## Assigned task
Give all of the records again precisely, excluding whatever pictures they contain.

=== Exercise inputs ===

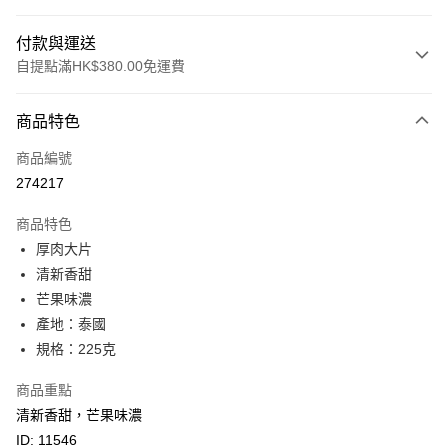
付款與運送
自提點滿HK$380.00免運費
付款方式
商品特色
信用卡
商品編號
Apple Pay
274217
Google Pay
商品特色
AlipayHK
厚肉大片
清新香甜
PayMe
芒果味濃
WeChat Pay
產地：泰國
規格：225克
BoC Pay
商品重點
其他轉帳方式
清新香甜，芒果味濃
相關說明
ID: 11546
轉數快識別碼(FPS ID)：4042362 中國銀行戶口：012-875-1-240680-7 匯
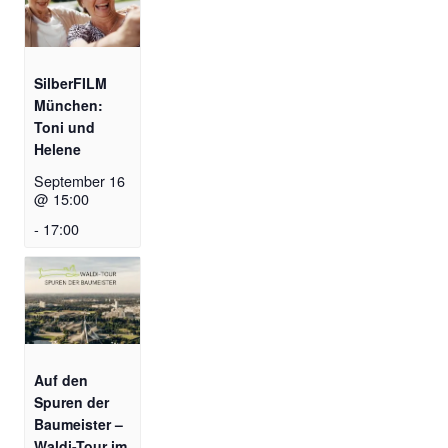
SilberFILM
München:
Toni und
Helene
September 16
@ 15:00
-
17:00
Auf den
Spuren der
Baumeister –
Waldi-Tour im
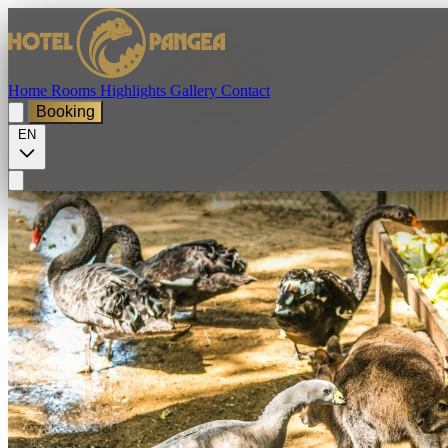
Home
Rooms
Highlights
Gallery
Contact
Booking
EN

===

## Result for this task
付款與運送
自提點滿HK$380.00免運費
付款方式
商品特色
信用卡
商品編號
Apple Pay
274217
Google Pay
商品特色
AlipayHK
厚肉大片
清新香甜
PayMe
芒果味濃
WeChat Pay
產地：泰國
規格：225克
BoC Pay
商品重點
其他轉帳方式
清新香甜，芒果味濃
相關說明
ID: 11546
轉數快識別碼(FPS ID)：4042362 中國銀行戶口：012-875-1-240680-7 匯
SilberFILM
München:
Toni und
Helene
September 16
@ 15:00
-
17:00
Auf den
Spuren der
Baumeister –
Waldi-Tour im
Home
Rooms
Highlights
Gallery
Contact
Booking
EN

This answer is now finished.